# Some Metal Suggestions



## Robert Gamble (Dec 18, 2016)

For those who haven't tried a lot of metal, there's some musically really good stuff out there. A good 'fusion' of classical and metal is Epica's "The Classical Conspiracy", specifically CD 1. Some great interpretations in there from Dvorak to Prokofiev.

And for something more extreme... Melodic Death Metal with one of my all time favorite transitions (at around 2:53 or so).


----------



## Robert Gamble (Dec 18, 2016)

And one more... A great Celtic riff to it once it gets going...

Resurrection by Celtic Legacy


----------



## David OByrne (Dec 1, 2016)

Great thread 

There's lots of really really great metal out there, here's a classic I love:


----------



## Robert Gamble (Dec 18, 2016)

Definitely enjoy that one...

Here's a recent catchy one I enjoy (I like Sabaton a lot):


----------



## Robert Gamble (Dec 18, 2016)

And from a simple blood pumper like the last one to something more interesting musically... Therion has a lot of really good stuff (symphonic metal with more operatic vocals in some cases):

This is a more straightforward one:





This is one of my favorites:
At around 6:15 or so it becomes epic. And then at 7:43 or so it kicks it up a notch higher.


----------



## Simon Moon (Oct 10, 2013)

I am a big prog and technical metal fan.

Not a fan of symphonic metal, though. To me, is sounds pretty much like power metal with symphonic sounding keys added.

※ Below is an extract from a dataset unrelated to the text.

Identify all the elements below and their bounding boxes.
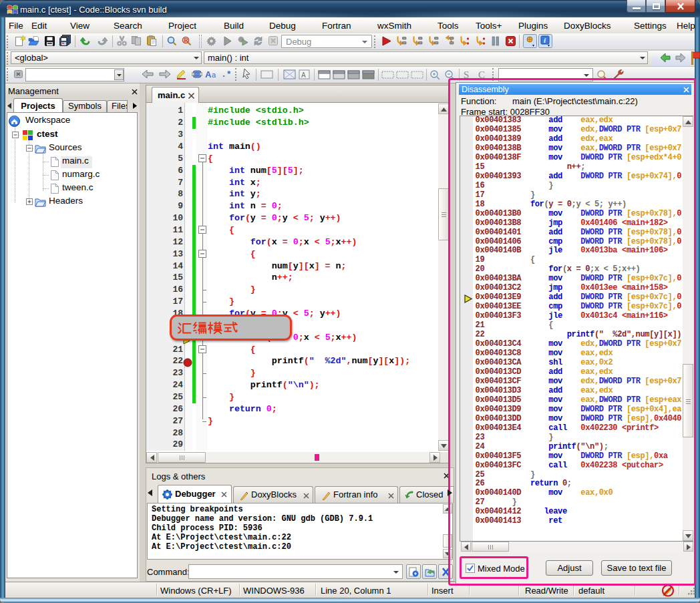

I once started a kind of similar thread quite a while ago, and it did not go over too well.

http://www.talkclassical.com/30877-dispelling-sime-metal-misconceptions.html?highlight=metal

I got responses like this one, "If metal needs to pretend to be something it's not in the form of these pseudo-"avant-garde" bands, you really don't like metal."

And. "The notion that you aren't really a fan of a genre when you can only tolerate it when it strays so far from its standards and ideals that it's no longer recognizable - doesn't seem like just a random opinion to me, honestly."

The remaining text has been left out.